This dialog allows creating a tm corpus from various sources. Once the
documents have been loaded, they are processed according to the chosen settings,
and a document-term matrix is extracted. The first source, Directory containing plain text files, creates one
document for each .txt file found in the specified directory. The documents
are named according to the name of the file they were loaded from. When choosing
the directoty where the .txt files can be found, please note that files are not
listed in the file browser, only directories, but they will be loaded nevertheless.
The second source, Spreadsheet file, creates one document for each row
of a file containg tabular data, typically an Excel (.xls) or Open Document
Spreadsheet (.ods), comma-separated values (.csv) or tab-separated values (.tsv, .txt,
.dat) file. The first column is taken as the contents of the document, while the
remaining columns are added as variables describing each document. For the CSV format,
, or ; is used as separator, whichever is the most frequent in the
50 first lines of the file.
The third source, Factiva XML file, loads articles exported from
the Dow Jones Factiva website in the XML or HTML formats (the former
being recommended if you can choose it). Various meta-data describing the articles are
automatically extracted. If the corpus is split into several .xml or .html files, you
can put them in the same directory and select them by holding the Ctrl key to concatenate
them into a single corpus. Please note that some rticles from Factiva are known to contain
invalid character that trigger an error when loading. If this problem happens to you,
please try to identify the problematic article, for example by removing half of the
documents and retrying, until only one document is left in the corpus; then, report
the problem to the Factiva Customer Service, or ask for help to the maintainers of the
present package.
The third source, Twitter search, retrieves most recent tweets matching the search
query and written in the specified language, up to the chosen maximum number of messages.
Due to limitations imposed by Twitter, only tweets published up to 6 or 9 days ago can be
downloaded, and up to a maximum number of 1500 tweets. Search queries can notably include
one or more terms that must be present together for a tweet to match the query, and/or of
hashtags starting with #; see https://dev.twitter.com/docs/using-search if
you need more complex search strings. User names, hashtags, URLs and RT (re-tweet)
mentions are automatically removed from the corpus when computing the document-term matrix
as they generally disturb the analysis. If the option to remove user names and hashtags is
disabled, they will be included as standard text, i.e. # and @ will be
removed if the punctuation removal processing option has been enabled. The Exclude
retweets option works by identifying tweets that contain RT as a separate expression;
this operation can also be carried out manually later by using the Retweet corpus
variable that is created automatically at import time.
The original texts can optionally be split into smaller chunks, which will then be
considered as the real unit (called documents) for all analyses. In order
to get meaningful chunks, texts are only splitted into paragraphs. These are defined
by the import filter: when importing a directory of text files, a new paragraph
starts with a line break; when importing a Factiva files, paragraphs are defined
by the content provider itself, so may vary in size (heading is always a separate
paragraph); splitting has no effect when importing from a spreadsheet file. A corpus
variable called Document is created, which identifies the original text
the chunk comes from.
For all sources, a data set called corpusVariables
is created, with one row
for each document in the corpus: it contains meta-data that could be extracted from
the source, if any, and can be used to enter further meta-data about the corpus.
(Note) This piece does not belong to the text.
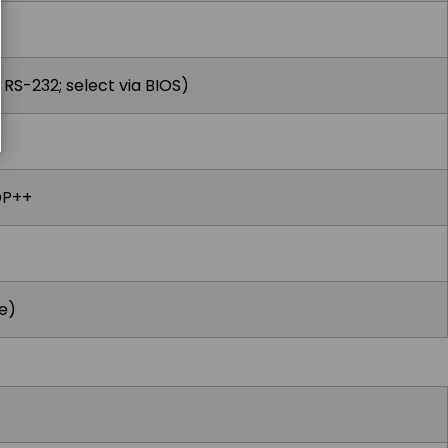
RS-232; select via BIOS)
DP++
e)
This can also be done by importing an existing data set via the
Data->Load data set or Data->Import data menus. Whatever way you choose, use the
Text mining->Set corpus meta-data command after that to set or update the corpus's
meta-data that will be used by later analyses (see setCorpusVariables
).
The dialog also provides a few processing options that will most likely be
all run in order to get a meaningful set of terms from a text corpus.
Among them, stopwords removal and stemming require you to select the
language used in the corpus: at the moment supported languages are
Danish (da), Dutch (nl), English (en), Finnish (fi),
French (fr), German (de), Hungarian (hu), Italian (it),
Norwegian (no), Portuguese (pt), Russian (ru), Spanish (es),
and Swedish (sv) - to specifify via their ISO 639 two-letter code.
By default, plain text (usually .txt) and comma/tab-separated values files (.csv, .tsv, .dat...)
are assumed to be in the native encoding, which is shown in the File encoding: entry.
If you know this is not the case, you can change the value of this field to one of the encodings
returned by the iconvlist()
function.
Once the corpus has been imported, its document-term matrix is extracted.